What do we want? A “Green New Deal”

Bumped! This is the most important issue for the 116th Congress, and younger voters make clear to anyone who listens that it is the most important issue of their lifetimes. The center of gravity on this issue has already passed to young voters – no, they have seized it, as is their right – and they are making reasonable demands – on Congress, and on all of us. The Green New Deal is sensible. Focused. Bold. So where are our New Jersey congressional representatives?  – Bumped by Rosi


Sen. Cory Booker has joined the call for a “Green New Deal” to attack climate change. So has Elizabeth Warren who put it in her Presidential Platform, and Beto O’Rourke who likes how it invests in green jobs. Bernie Sanders is another enthusiast who explains, “We we are trying to be part of the revolution to transform our energy system away from fossil fuels and to not only save the planet but create millions of good-paying jobs in the process.” The Green Party is the one party which so far wholeheartedly supports the plan.

The Green New Deal is a proposed economic stimulus program to address both economic inequality and climate change.
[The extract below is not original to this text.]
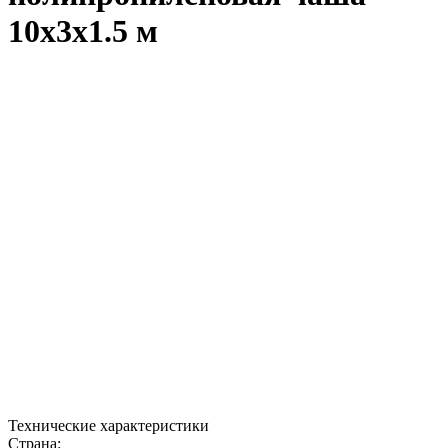
10x3x1.5 м
Технические характеристики
Страна:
Its origins go back to Thomas Friedman who in 2007 started calling for a “Green New Deal” to end fossil fuel subsidies, tax carbon dioxide emissions and create lasting incentives for wind and solar energy. Today with climate change-denier Trump and his henchmen wreaking havoc there are even more reasons to take this proposal seriously and enact vigorous new policies.  

Rising support for this approach must shape the work of the House’s climate legislation. Speaker Nancy Pelosi extended her hand to the party’s energized left wing by reviving the Select Committee on Climate Change. However, the committee will not have authority to approve legislation and is not expected to have subpoena power – unlike its 2007 version. Activists and the incoming class of social democrats want something much bolder. Nearly 40 House Democrats agree that the committee should focus its efforts on making the Green New Deal a reality. 

Alexandria Ocasio-Cortez

The coming battle will test progressives’ clout against the Democratic establishment. Why? Among other reasons it would prohibit congresspeople from accepting donations from fossil fuel companies. Rep. Alexandria Ocasio-Cortez (D-N.Y.) is floating an income tax rate as high as 60 to 70 percent on the highest-earning Americans to pay for the program. Seems obviously crazy, right? Well, it was policy, as Paul Krugman points out, in United States for 35 years after World War II – including the most successful period of economic growth in our history. Ocasio-Cortez has issued a draft bill. She calls for the select committee to “have authority to develop a detailed national, industrial, economic mobilization plan for the transition of the US economy to become greenhouse gas emissions neutral and to significantly draw down greenhouse gases from the atmosphere and oceans, and to promote economic and environmental justice and equality.” It’s an ambitious and comprehensive proposal that demands our attention. 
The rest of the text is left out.